Exercise requirements:
From the first entry to the last, repeat them all exactly.
----------
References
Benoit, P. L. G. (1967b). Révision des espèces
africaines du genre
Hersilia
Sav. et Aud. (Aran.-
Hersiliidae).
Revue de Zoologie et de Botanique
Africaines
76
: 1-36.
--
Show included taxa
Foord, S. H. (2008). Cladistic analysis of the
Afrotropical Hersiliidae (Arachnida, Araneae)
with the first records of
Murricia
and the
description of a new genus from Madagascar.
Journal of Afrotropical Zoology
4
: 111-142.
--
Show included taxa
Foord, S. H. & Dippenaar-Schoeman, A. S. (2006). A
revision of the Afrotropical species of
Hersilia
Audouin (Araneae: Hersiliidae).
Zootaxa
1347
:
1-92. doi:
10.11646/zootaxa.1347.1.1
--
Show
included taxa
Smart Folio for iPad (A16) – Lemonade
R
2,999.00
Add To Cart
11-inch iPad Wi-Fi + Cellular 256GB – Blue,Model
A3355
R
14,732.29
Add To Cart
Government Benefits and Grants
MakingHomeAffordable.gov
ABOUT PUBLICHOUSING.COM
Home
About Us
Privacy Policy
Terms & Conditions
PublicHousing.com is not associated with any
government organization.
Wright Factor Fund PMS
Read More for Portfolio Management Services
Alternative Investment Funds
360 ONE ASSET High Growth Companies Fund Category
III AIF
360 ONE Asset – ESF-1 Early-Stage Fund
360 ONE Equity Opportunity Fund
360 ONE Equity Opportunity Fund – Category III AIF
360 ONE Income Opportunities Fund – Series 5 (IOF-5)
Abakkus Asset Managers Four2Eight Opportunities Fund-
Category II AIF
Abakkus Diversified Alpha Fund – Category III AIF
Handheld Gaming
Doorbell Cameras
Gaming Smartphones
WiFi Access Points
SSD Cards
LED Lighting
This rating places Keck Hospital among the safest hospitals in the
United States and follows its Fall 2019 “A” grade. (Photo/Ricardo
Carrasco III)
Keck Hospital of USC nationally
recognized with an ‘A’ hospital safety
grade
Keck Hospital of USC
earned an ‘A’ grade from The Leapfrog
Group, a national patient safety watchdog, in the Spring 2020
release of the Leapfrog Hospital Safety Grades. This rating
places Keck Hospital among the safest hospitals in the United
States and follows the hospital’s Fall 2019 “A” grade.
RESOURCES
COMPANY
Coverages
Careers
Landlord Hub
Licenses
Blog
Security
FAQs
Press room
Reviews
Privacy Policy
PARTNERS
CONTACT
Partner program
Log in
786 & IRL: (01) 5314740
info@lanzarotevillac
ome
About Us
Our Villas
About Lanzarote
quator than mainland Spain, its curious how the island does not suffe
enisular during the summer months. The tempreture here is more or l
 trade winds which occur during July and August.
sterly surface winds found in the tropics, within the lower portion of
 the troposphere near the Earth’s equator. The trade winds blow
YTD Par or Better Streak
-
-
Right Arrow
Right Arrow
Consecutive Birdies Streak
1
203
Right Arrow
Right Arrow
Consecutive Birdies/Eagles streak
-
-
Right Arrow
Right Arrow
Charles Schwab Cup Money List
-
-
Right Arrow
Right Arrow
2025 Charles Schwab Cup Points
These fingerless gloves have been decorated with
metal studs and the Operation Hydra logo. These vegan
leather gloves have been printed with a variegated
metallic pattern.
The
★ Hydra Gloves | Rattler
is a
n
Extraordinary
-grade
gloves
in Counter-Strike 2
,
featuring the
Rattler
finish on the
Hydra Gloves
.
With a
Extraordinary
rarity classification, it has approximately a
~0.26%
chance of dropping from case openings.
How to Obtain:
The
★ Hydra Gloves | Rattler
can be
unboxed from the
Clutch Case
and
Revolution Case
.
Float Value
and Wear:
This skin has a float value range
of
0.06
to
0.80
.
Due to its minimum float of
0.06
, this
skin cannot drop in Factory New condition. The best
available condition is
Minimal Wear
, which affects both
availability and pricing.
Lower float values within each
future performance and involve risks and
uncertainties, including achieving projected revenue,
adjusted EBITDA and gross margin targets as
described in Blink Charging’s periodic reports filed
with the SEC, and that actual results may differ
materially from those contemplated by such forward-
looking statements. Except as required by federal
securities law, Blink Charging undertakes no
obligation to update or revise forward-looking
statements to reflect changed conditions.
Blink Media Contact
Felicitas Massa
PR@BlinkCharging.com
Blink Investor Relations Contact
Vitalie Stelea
----------
Expected answer:
References
Benoit, P. L. G. (1967b). Révision des espèces
africaines du genre
Hersilia
Sav. et Aud. (Aran.-
Hersiliidae).
Revue de Zoologie et de Botanique
Africaines
76
: 1-36.
--
Show included taxa
Foord, S. H. (2008). Cladistic analysis of the
Afrotropical Hersiliidae (Arachnida, Araneae)
with the first records of
Murricia
and the
description of a new genus from Madagascar.
Journal of Afrotropical Zoology
4
: 111-142.
--
Show included taxa
Foord, S. H. & Dippenaar-Schoeman, A. S. (2006). A
revision of the Afrotropical species of
Hersilia
Audouin (Araneae: Hersiliidae).
Zootaxa
1347
:
1-92. doi:
10.11646/zootaxa.1347.1.1
--
Show
included taxa
Smart Folio for iPad (A16) – Lemonade
R
2,999.00
Add To Cart
11-inch iPad Wi-Fi + Cellular 256GB – Blue,Model
A3355
R
14,732.29
Add To Cart
Government Benefits and Grants
MakingHomeAffordable.gov
ABOUT PUBLICHOUSING.COM
Home
About Us
Privacy Policy
Terms & Conditions
PublicHousing.com is not associated with any
government organization.
Wright Factor Fund PMS
Read More for Portfolio Management Services
Alternative Investment Funds
360 ONE ASSET High Growth Companies Fund Category
III AIF
360 ONE Asset – ESF-1 Early-Stage Fund
360 ONE Equity Opportunity Fund
360 ONE Equity Opportunity Fund – Category III AIF
360 ONE Income Opportunities Fund – Series 5 (IOF-5)
Abakkus Asset Managers Four2Eight Opportunities Fund-
Category II AIF
Abakkus Diversified Alpha Fund – Category III AIF
Handheld Gaming
Doorbell Cameras
Gaming Smartphones
WiFi Access Points
SSD Cards
LED Lighting
This rating places Keck Hospital among the safest hospitals in the
United States and follows its Fall 2019 “A” grade. (Photo/Ricardo
Carrasco III)
Keck Hospital of USC nationally
recognized with an ‘A’ hospital safety
grade
Keck Hospital of USC
earned an ‘A’ grade from The Leapfrog
Group, a national patient safety watchdog, in the Spring 2020
release of the Leapfrog Hospital Safety Grades. This rating
places Keck Hospital among the safest hospitals in the United
States and follows the hospital’s Fall 2019 “A” grade.
RESOURCES
COMPANY
Coverages
Careers
Landlord Hub
Licenses
Blog
Security
FAQs
Press room
Reviews
Privacy Policy
PARTNERS
CONTACT
Partner program
Log in
786 & IRL: (01) 5314740
info@lanzarotevillac
ome
About Us
Our Villas
About Lanzarote
quator than mainland Spain, its curious how the island does not suffe
enisular during the summer months. The tempreture here is more or l
 trade winds which occur during July and August.
sterly surface winds found in the tropics, within the lower portion of
 the troposphere near the Earth’s equator. The trade winds blow
YTD Par or Better Streak
-
-
Right Arrow
Right Arrow
Consecutive Birdies Streak
1
203
Right Arrow
Right Arrow
Consecutive Birdies/Eagles streak
-
-
Right Arrow
Right Arrow
Charles Schwab Cup Money List
-
-
Right Arrow
Right Arrow
2025 Charles Schwab Cup Points
These fingerless gloves have been decorated with
metal studs and the Operation Hydra logo. These vegan
leather gloves have been printed with a variegated
metallic pattern.
The
★ Hydra Gloves | Rattler
is a
n
Extraordinary
-grade
gloves
in Counter-Strike 2
,
featuring the
Rattler
finish on the
Hydra Gloves
.
With a
Extraordinary
rarity classification, it has approximately a
~0.26%
chance of dropping from case openings.
How to Obtain:
The
★ Hydra Gloves | Rattler
can be
unboxed from the
Clutch Case
and
Revolution Case
.
Float Value
and Wear:
This skin has a float value range
of
0.06
to
0.80
.
Due to its minimum float of
0.06
, this
skin cannot drop in Factory New condition. The best
available condition is
Minimal Wear
, which affects both
availability and pricing.
Lower float values within each
future performance and involve risks and
uncertainties, including achieving projected revenue,
adjusted EBITDA and gross margin targets as
described in Blink Charging’s periodic reports filed
with the SEC, and that actual results may differ
materially from those contemplated by such forward-
looking statements. Except as required by federal
securities law, Blink Charging undertakes no
obligation to update or revise forward-looking
statements to reflect changed conditions.
Blink Media Contact
Felicitas Massa
PR@BlinkCharging.com
Blink Investor Relations Contact
Vitalie Stelea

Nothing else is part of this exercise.